Persahabatan di Bawah Langit Gaza
Sastra | 2025-11-21 14:31:34
Di tengah hamparan puing yang dulunya adalah rumah-rumah penuh tawa dan suara azan yang dahulu mengalun seperti bisikan langit dari masjid kecil di sudut kamp, hiduplah dua sahabat bernama Yusuf—seorang pemuda Muslim yang sejak kecil tumbuh dengan keinginan melindungi siapa pun di sekitarnya setelah ayahnya gugur ketika mengevakuasi warga dari gedung yang runtuh—dan Bilal, teman masa kecilnya yang memilih menjadi relawan medis setelah menyaksikan ibunya wafat dalam perjalanan menuju rumah sakit yang tak pernah mereka capai, sehingga keduanya membangun persahabatan yang lebih kuat daripada batu bata yang kini berserakan di setiap sudut Gaza, dan sepanjang masa tumbuh mereka berjanji bahwa apa pun yang terjadi mereka tidak akan membiarkan perang memisahkan mereka, sebab hanya dengan saling menjaga mereka mampu bertahan dari kenyataan pahit bahwa masa remaja mereka direnggut oleh dentuman-dentuman yang tak pernah berhenti, dan setiap sore ketika matahari tertutup asap yang menggumpal seperti selimut kelabu, mereka duduk di tangga sekolah lama yang kini setengah runtuh sambil mengenang masa kecil ketika mereka bermain gundu dan berlari di antara pohon zaitun yang kini tinggal tunggul hitam, lalu berbagi sepotong roti tipis sambil membicarakan hal-hal yang hanya bisa dibicarakan oleh dua sahabat yang sama-sama memahami bahwa harapan adalah hal paling mahal di Gaza, sehingga hubungan mereka menjadi seperti akar pohon yang menembus tanah keras: tertanam dalam dan mustahil dicabut oleh perang sebesar apa pun.

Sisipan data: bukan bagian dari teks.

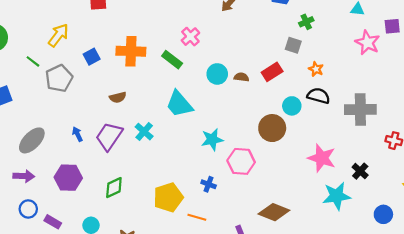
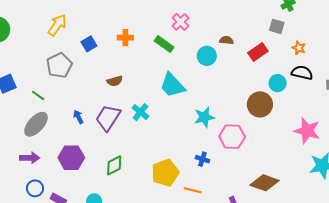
orange cross: (131, 51) -> (125, 38), size x0.6
green line: (33, 61) -> (38, 95), moved
brown semicircle: (241, 77) -> (226, 40), moved

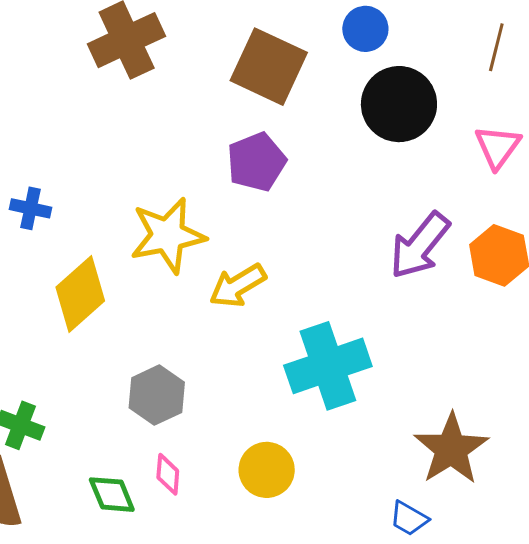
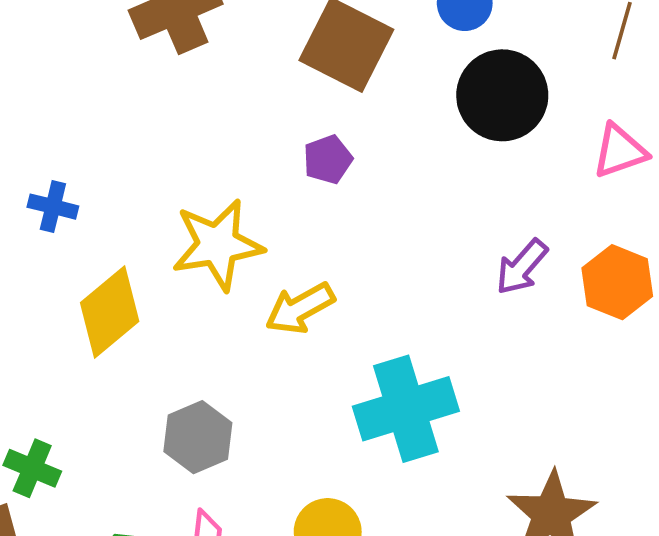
pink triangle: (498, 147) -> (620, 151), turned 33
purple pentagon: (256, 162) -> (328, 159), size x0.7
purple arrow: (420, 245) -> (522, 267), size x0.7

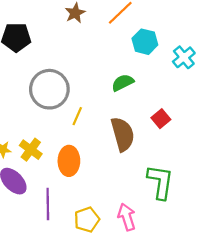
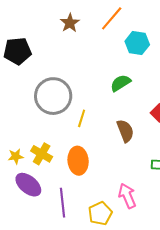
brown semicircle: (123, 134) -> (125, 131), size x0.7
pink arrow: (127, 217) -> (127, 196), moved

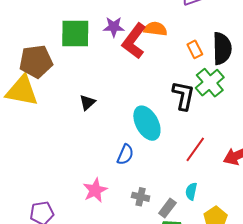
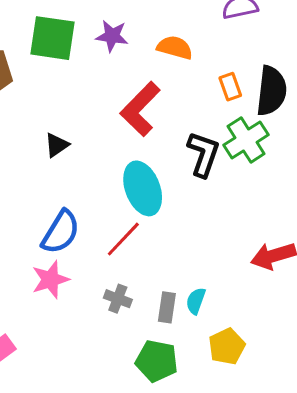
red L-shape: (134, 41) -> (140, 109), moved
red line: (195, 149) -> (123, 239), moved
blue semicircle: (125, 155) -> (61, 232), moved, size x1.4
gray rectangle: (167, 208) -> (167, 307), moved, turned -36

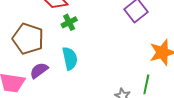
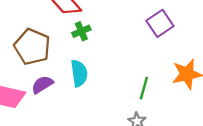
green line: (146, 84) -> (144, 88), moved

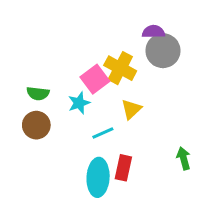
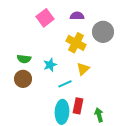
purple semicircle: (153, 32) -> (77, 16), moved
pink square: (95, 79) -> (45, 18), moved
green arrow: (184, 158) -> (99, 115), moved

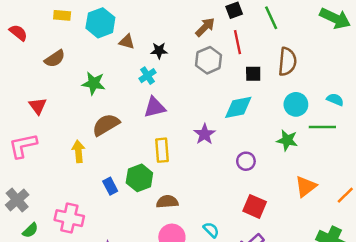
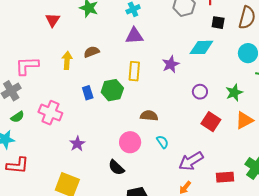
red triangle: (38, 106) -> (53, 20), moved
brown semicircle: (106, 125) -> (92, 52), moved, size x0.7
green star: (287, 140) -> (234, 93), moved, turned 30
pink L-shape: (23, 146) -> (27, 66), moved
brown semicircle: (167, 202) -> (149, 116), moved
red square: (255, 206) -> (211, 122), moved

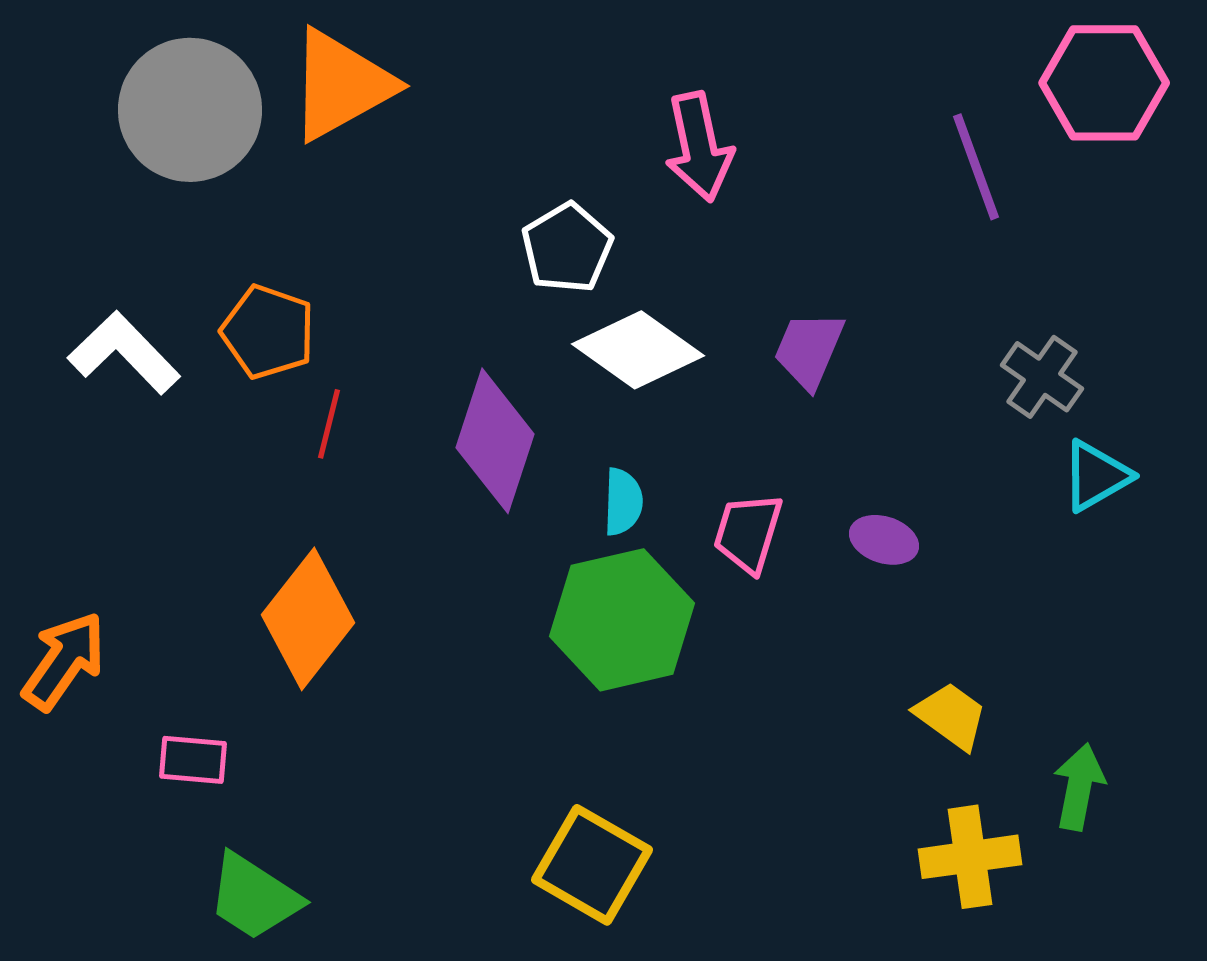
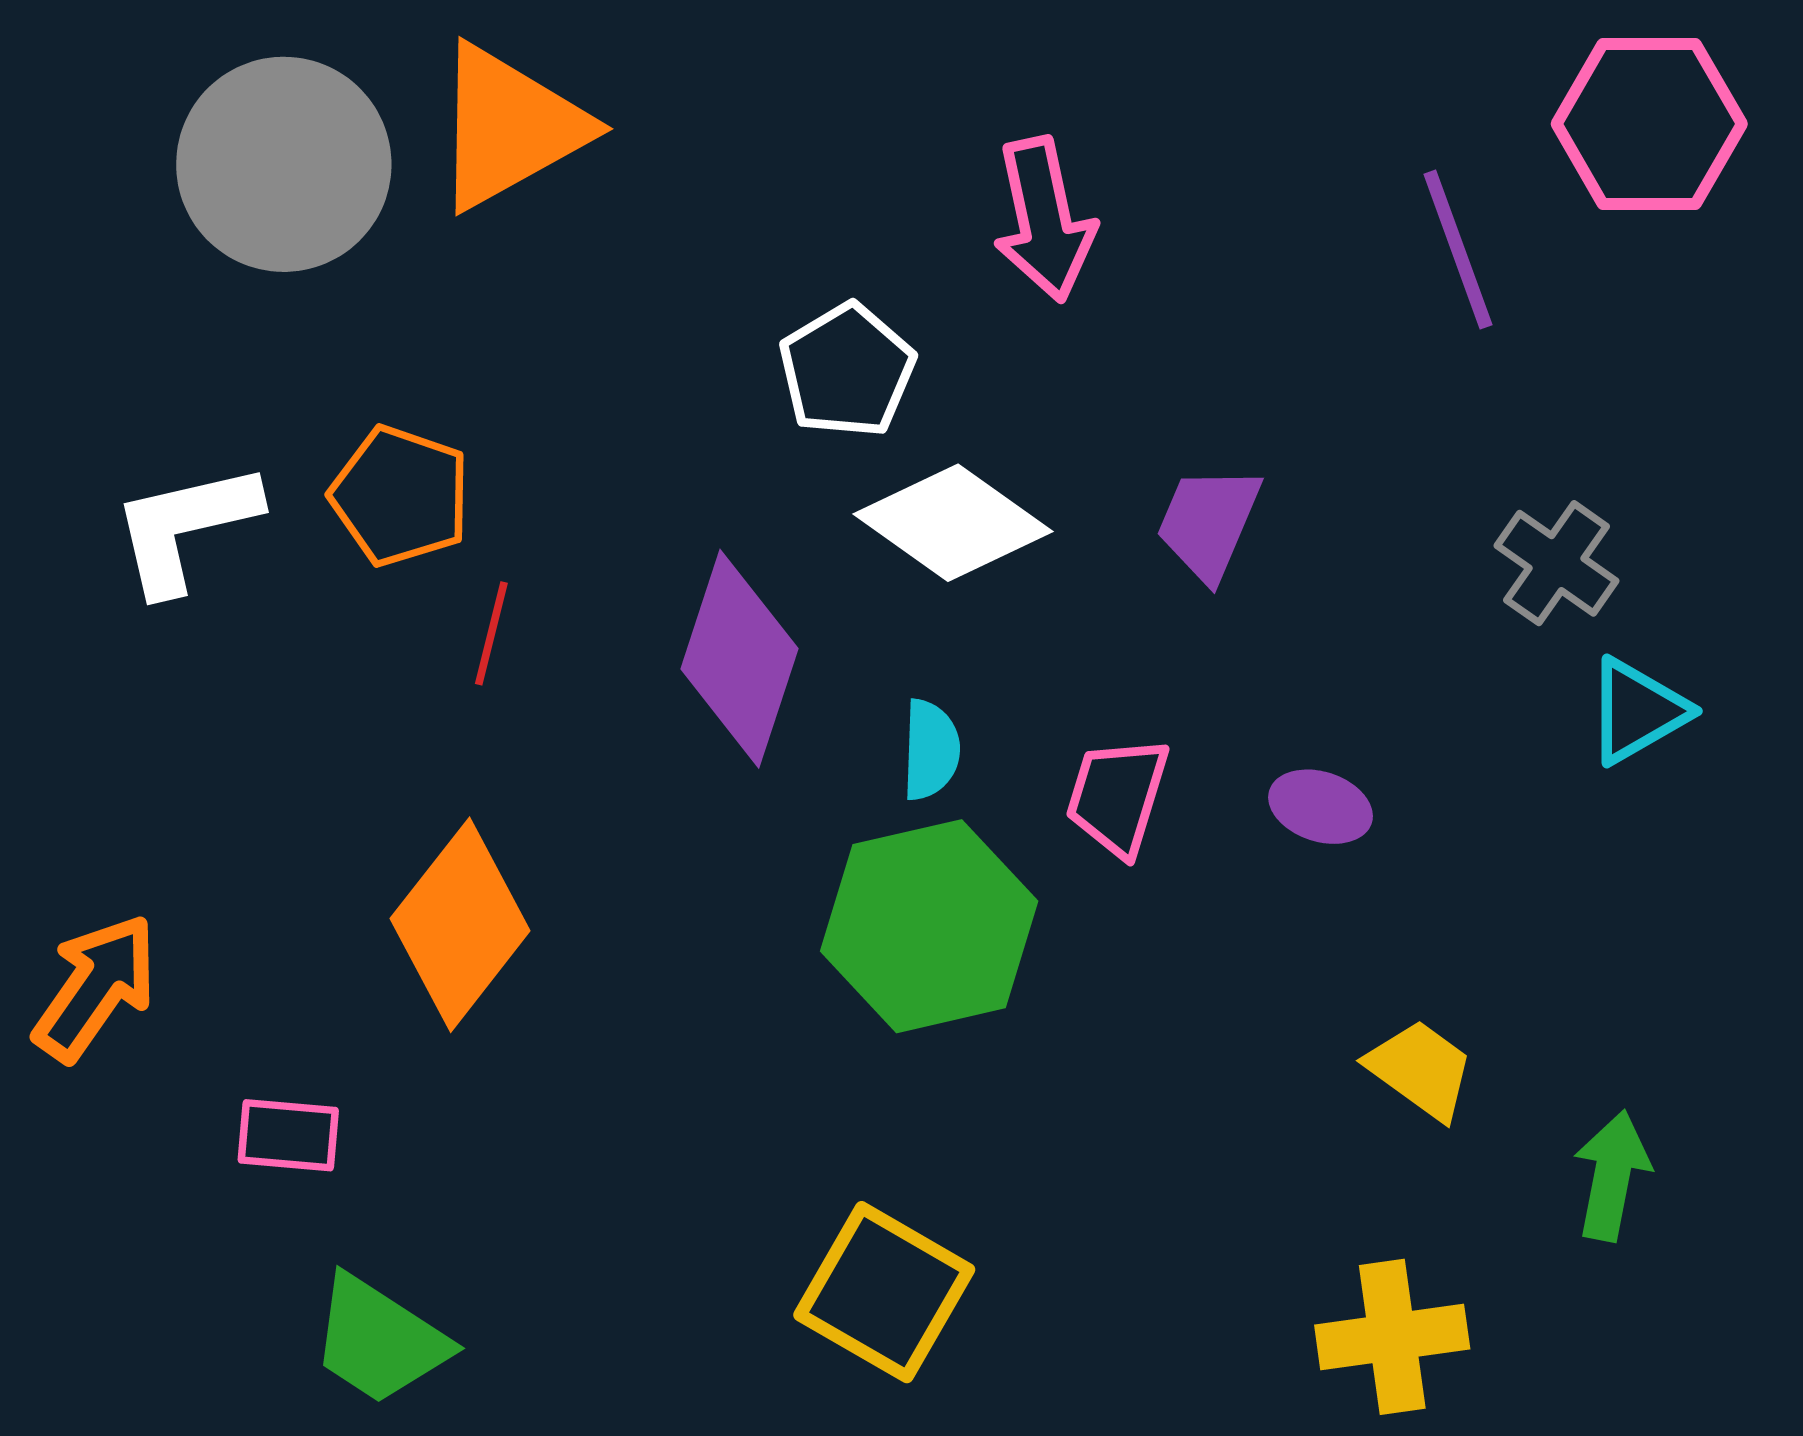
white L-shape: (124, 353) -> (185, 527), turned -59
yellow cross: (970, 857) -> (1392, 1337), moved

Suatu hari ketika langit tampak kuning pucat dan udara dipenuhi debu halus yang membuat tenggorokan terasa perih, suara peringatan terdengar memekakkan telinga, lalu disusul ledakan besar dari arah pasar tua, membuat Yusuf berlari bersama beberapa penjaga kamp lain menuju lokasi itu sambil meneriakkan perintah agar warga berlindung, sementara Bilal yang baru saja selesai menjahit luka seorang anak laki-laki langsung melempar sarung tangan ke meja kayu dan mengambil tas medis lusuh yang selalu ia bawa, dan ketika mereka bertemu di tengah jalan yang dipenuhi batu, logam panas, dan bau menyengat yang sulit dijelaskan, mereka saling bertukar pandang singkat penuh kesadaran bahwa apa pun yang akan mereka temui di depan tidak boleh membuat mereka berhenti bergerak, lalu bersama-sama mereka mencapai reruntuhan kios roti tempat puluhan orang biasanya berkumpul, dan dari balik tumpukan beton mereka mendengar suara lirih meminta tolong yang terdengar seperti daun kering tersapu angin, membuat Yusuf berlutut tanpa ragu sambil mengangkat balok demi balok dengan tangan yang bergetar oleh adrenalin, sementara Bilal masuk ke celah sempit sambil menyalakan senter kecil yang cahayanya memantul pada debu beterbangan seperti ribuan bintang patah, dan mereka menemukan seorang ibu bernama Amal terjepit bersama kedua anaknya, sehingga Bilal memeriksa napas mereka sambil memberi instruksi cepat pada Yusuf untuk menahan dinding miring yang sewaktu-waktu bisa runtuh, dan Yusuf—meski punggungnya seperti ditusuk ribuan jarum karena beratnya bebatuan—tetap menahan posisinya sambil memikirkan bagaimana andai ia melepaskan beban itu sedetik saja, maka keluarga itu mungkin tidak akan selamat, dan setelah upaya panjang yang penuh ketegangan akhirnya mereka berhasil menarik keluarga itu keluar dari reruntuhan, namun belum sempat mereka bernapas lega suara ledakan lain mengguncang tanah dan membuat Yusuf terlempar beberapa meter sementara Bilal jatuh tersungkur sambil memeluk anak yang baru saja ia selamatkan, lalu debu menyelimuti mereka seperti kabut tebal yang membuat dunia terasa menghilang untuk sesaat.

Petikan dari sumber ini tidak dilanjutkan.